A score of pediatricians in the District of Columbia, having come together for a conference, were the first group in the medical community to consciously register the transformations. Mothers had begun bringing their sons to their respective practices in increasing numbers. Every complaint related to the malformation or retarded development of their child’s genitalia. “It…well, it just doesn’t look right, Dr. Stone. It certainly doesn’t bear any resemblance to his father’s. Is something wrong with him, do you think? Will it start growing later?” By the age of six or seven, several of the case examples had even appeared to be forming an inchoate lactation system. In individual practices, the doctors had not considered the stray irregular patient to be entirely unusual, but collectively, when sharing their various cases, the sheer number alarmed them all.
One boy, killed in a sledding accident, was brought to doctors for experimentation, naturally, against his mother’s wishes. “Harold, they’ll call him a freak. Do you want that? Did you find him so terrible that you‘d allow him to be cut to ribbons? And for what? For what?!” The father, a scientist himself, allowed doctors to examine the boy’s genitalia. A sagittal view of his testes brought under a microscope revealed the presence of egg cells. And in front of his vas deferens and just above his bladder was a small, membranous pouch thought to be an emergent uterus. Doctors were simultaneously fascinated and staggered. They requested permission to do more tests. The digestive system was searched and estrogen-associated proteins were found in the tissue.
The story broke in the media and bolder men began stepping forward claiming their membership in the “pubococcygeal (or PC) brotherhood.” “Despite the misconceptions,” the PC Brotherhood spokesman said, “despite the fact that much of society sees this as a misfortune, we are no less masculine than men ever were. We take our name from the powerful muscle group that forms a figure eight, the sign of eternity, around the reproductive and posterior regions of the female. Some of us have these features, some do not, but like these muscles, we have banded together to form a powerful coalition, and we will not be shut out or made to feel limited.”
For the first time in history, genitals were shown on network television. “What’s causing this?”, one doctor spoke on Nightly News. “We don’t know. However, if these male children are still capable of normal reproduction after passing through puberty, we will potentially have an entire race of feminized men. Eventually, it is possible that men will cease to exist entirely. We will be a nation comprised entirely of women…and, well, genetic glitches.”

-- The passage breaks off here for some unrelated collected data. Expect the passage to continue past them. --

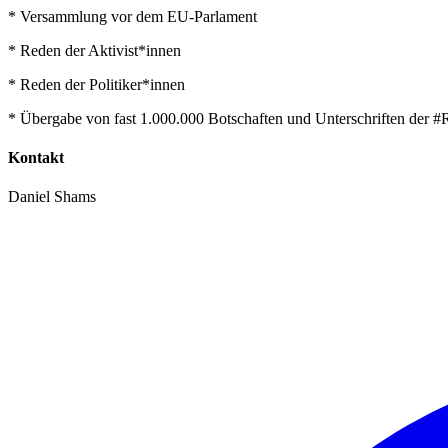
* Versammlung vor dem EU-Parlament
* Reden der Aktivist*innen
* Reden der Politiker*innen
* Übergabe von fast 1.000.000 Botschaften und Unterschriften der #R
Kontakt
Daniel Shams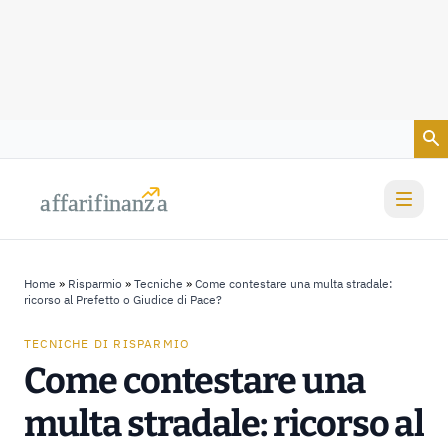
Vai al contenuto
a
a
f
f
farif
farif
i
i
nanz
nanz
a
a
Home
»
Risparmio
»
Tecniche
»
Come contestare una multa stradale:
ricorso al Prefetto o Giudice di Pace?
TECNICHE DI RISPARMIO
Come contestare una
multa stradale: ricorso al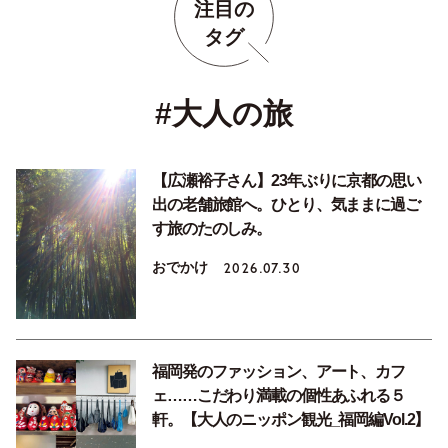
注目の
タグ
#大人の旅
【広瀬裕子さん】23年ぶりに京都の思い
出の老舗旅館へ。ひとり、気ままに過ご
す旅のたのしみ。
おでかけ
2026.07.30
福岡発のファッション、アート、カフ
ェ……こだわり満載の個性あふれる５
軒。【大人のニッポン観光_福岡編Vol.2】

A source was sought. A foundation for the purpose was established by two dot-com titans and thus funded, scientists set to work scrutinizing environmental factors that might trigger genetic malfunctioning. The New York Times Op-Ed page hummed with daily essays on “Why the Y is under assault,” “The Eve Principle,” and “Don’t Mess with X-es.” Instead of expanding the definition of masculinity, embracing its new diversity, people clung to examples from previous eras: the Civil War, the Wild West. Others made reference to figures that frighteningly recalled the Aryan male of National Socialism. “Men should be upright and square-shouldered, lean muscled and silently powerful, like the classical Greek Doryphoros or Lysippos’ Apoxyomenos,” declared one aged editorial writer from Atlanta.

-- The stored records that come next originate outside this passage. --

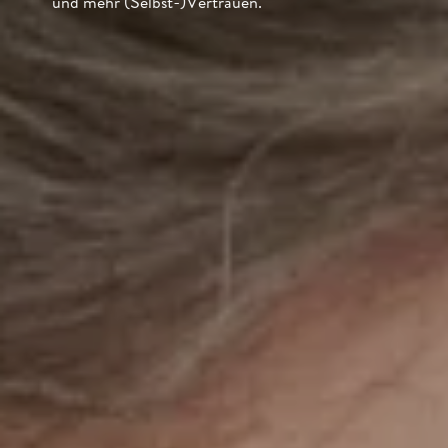
und mehr (Selbst-)Vertrauen.“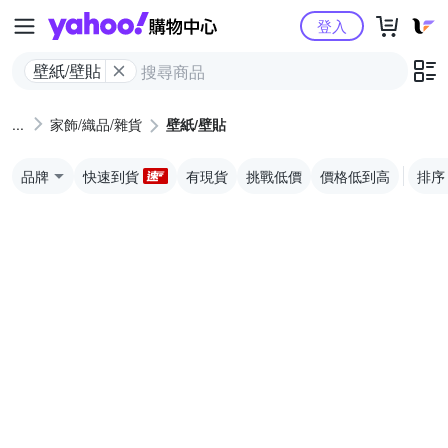
Yahoo購物中心
登入
壁紙/壁貼
家飾/織品/雜貨
壁紙/壁貼
品牌
快速到貨
有現貨
挑戰低價
價格低到高
排序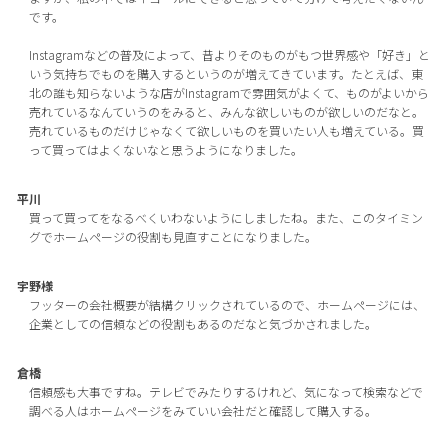
です。
Instagramなどの普及によって、昔よりそのものがもつ世界感や「好き」と
いう気持ちでものを購入するというのが増えてきています。たとえば、東
北の誰も知らないような店がInstagramで雰囲気がよくて、ものがよいから
売れているなんていうのをみると、みんな欲しいものが欲しいのだなと。
売れているものだけじゃなくて欲しいものを買いたい人も増えている。買
って買ってはよくないなと思うようになりました。
平川
買って買ってをなるべくいわないようにしましたね。また、このタイミン
グでホームページの役割も見直すことになりました。
宇野様
フッターの会社概要が結構クリックされているので、ホームページには、
企業としての信頼などの役割もあるのだなと気づかされました。
倉橋
信頼感も大事ですね。テレビでみたりするけれど、気になって検索などで
調べる人はホームページをみていい会社だと確認して購入する。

Men whose demeanor suggested that their genitals bore feminine traits were beaten in the streets and in the dark back rooms of bars. Several were killed, their dead bodies unclothed and legs splayed to exhibit their sexual disparity. The More You Know Council began running an aggressive battery of public service announcements featuring celebrities who spoke about the beauty of diversity, but the ads pre-dated the crisis. They related exclusively to racial issues and ultimately had little curative influence.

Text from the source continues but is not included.